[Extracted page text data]
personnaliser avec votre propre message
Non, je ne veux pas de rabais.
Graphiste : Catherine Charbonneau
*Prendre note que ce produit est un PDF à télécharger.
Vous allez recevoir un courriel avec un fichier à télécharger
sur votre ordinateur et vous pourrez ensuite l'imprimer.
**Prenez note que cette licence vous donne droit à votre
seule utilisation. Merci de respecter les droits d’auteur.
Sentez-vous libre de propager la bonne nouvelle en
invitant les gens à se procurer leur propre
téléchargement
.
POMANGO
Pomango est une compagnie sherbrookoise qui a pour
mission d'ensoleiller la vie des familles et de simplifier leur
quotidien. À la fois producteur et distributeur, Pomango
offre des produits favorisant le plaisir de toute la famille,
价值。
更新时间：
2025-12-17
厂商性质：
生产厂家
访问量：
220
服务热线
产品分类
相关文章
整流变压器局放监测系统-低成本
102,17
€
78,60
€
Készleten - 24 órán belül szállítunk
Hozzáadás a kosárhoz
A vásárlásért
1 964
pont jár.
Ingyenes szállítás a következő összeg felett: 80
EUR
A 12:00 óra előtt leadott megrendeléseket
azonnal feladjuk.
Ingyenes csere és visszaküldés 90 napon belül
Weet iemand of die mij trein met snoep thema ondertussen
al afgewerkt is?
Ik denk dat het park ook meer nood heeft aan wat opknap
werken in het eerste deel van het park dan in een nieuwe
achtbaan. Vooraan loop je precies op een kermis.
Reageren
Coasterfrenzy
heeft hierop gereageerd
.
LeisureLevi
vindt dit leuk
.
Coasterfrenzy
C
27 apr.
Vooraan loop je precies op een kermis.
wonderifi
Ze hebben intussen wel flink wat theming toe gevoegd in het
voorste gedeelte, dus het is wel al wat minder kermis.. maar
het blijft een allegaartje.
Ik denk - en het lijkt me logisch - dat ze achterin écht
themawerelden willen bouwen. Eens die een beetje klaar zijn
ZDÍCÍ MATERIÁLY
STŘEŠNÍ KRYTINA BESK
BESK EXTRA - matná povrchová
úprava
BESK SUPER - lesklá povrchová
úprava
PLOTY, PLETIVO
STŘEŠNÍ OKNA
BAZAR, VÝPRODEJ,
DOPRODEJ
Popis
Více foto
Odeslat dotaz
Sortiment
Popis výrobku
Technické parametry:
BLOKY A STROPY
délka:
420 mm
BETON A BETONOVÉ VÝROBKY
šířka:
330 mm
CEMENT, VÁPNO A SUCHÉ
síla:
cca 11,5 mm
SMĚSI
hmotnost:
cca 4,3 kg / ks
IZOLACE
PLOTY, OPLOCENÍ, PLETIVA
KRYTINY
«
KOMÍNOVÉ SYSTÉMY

EXERCISE PROMPT
Extract the complete data, matching each line exactly.

YOUR SOLUTION
personnaliser avec votre propre message
Non, je ne veux pas de rabais.
Graphiste : Catherine Charbonneau
*Prendre note que ce produit est un PDF à télécharger.
Vous allez recevoir un courriel avec un fichier à télécharger
sur votre ordinateur et vous pourrez ensuite l'imprimer.
**Prenez note que cette licence vous donne droit à votre
seule utilisation. Merci de respecter les droits d’auteur.
Sentez-vous libre de propager la bonne nouvelle en
invitant les gens à se procurer leur propre
téléchargement
.
POMANGO
Pomango est une compagnie sherbrookoise qui a pour
mission d'ensoleiller la vie des familles et de simplifier leur
quotidien. À la fois producteur et distributeur, Pomango
offre des produits favorisant le plaisir de toute la famille,
价值。
更新时间：
2025-12-17
厂商性质：
生产厂家
访问量：
220
服务热线
产品分类
相关文章
整流变压器局放监测系统-低成本
102,17
€
78,60
€
Készleten - 24 órán belül szállítunk
Hozzáadás a kosárhoz
A vásárlásért
1 964
pont jár.
Ingyenes szállítás a következő összeg felett: 80
EUR
A 12:00 óra előtt leadott megrendeléseket
azonnal feladjuk.
Ingyenes csere és visszaküldés 90 napon belül
Weet iemand of die mij trein met snoep thema ondertussen
al afgewerkt is?
Ik denk dat het park ook meer nood heeft aan wat opknap
werken in het eerste deel van het park dan in een nieuwe
achtbaan. Vooraan loop je precies op een kermis.
Reageren
Coasterfrenzy
heeft hierop gereageerd
.
LeisureLevi
vindt dit leuk
.
Coasterfrenzy
C
27 apr.
Vooraan loop je precies op een kermis.
wonderifi
Ze hebben intussen wel flink wat theming toe gevoegd in het
voorste gedeelte, dus het is wel al wat minder kermis.. maar
het blijft een allegaartje.
Ik denk - en het lijkt me logisch - dat ze achterin écht
themawerelden willen bouwen. Eens die een beetje klaar zijn
ZDÍCÍ MATERIÁLY
STŘEŠNÍ KRYTINA BESK
BESK EXTRA - matná povrchová
úprava
BESK SUPER - lesklá povrchová
úprava
PLOTY, PLETIVO
STŘEŠNÍ OKNA
BAZAR, VÝPRODEJ,
DOPRODEJ
Popis
Více foto
Odeslat dotaz
Sortiment
Popis výrobku
Technické parametry:
BLOKY A STROPY
délka:
420 mm
BETON A BETONOVÉ VÝROBKY
šířka:
330 mm
CEMENT, VÁPNO A SUCHÉ
síla:
cca 11,5 mm
SMĚSI
hmotnost:
cca 4,3 kg / ks
IZOLACE
PLOTY, OPLOCENÍ, PLETIVA
KRYTINY
«
KOMÍNOVÉ SYSTÉMY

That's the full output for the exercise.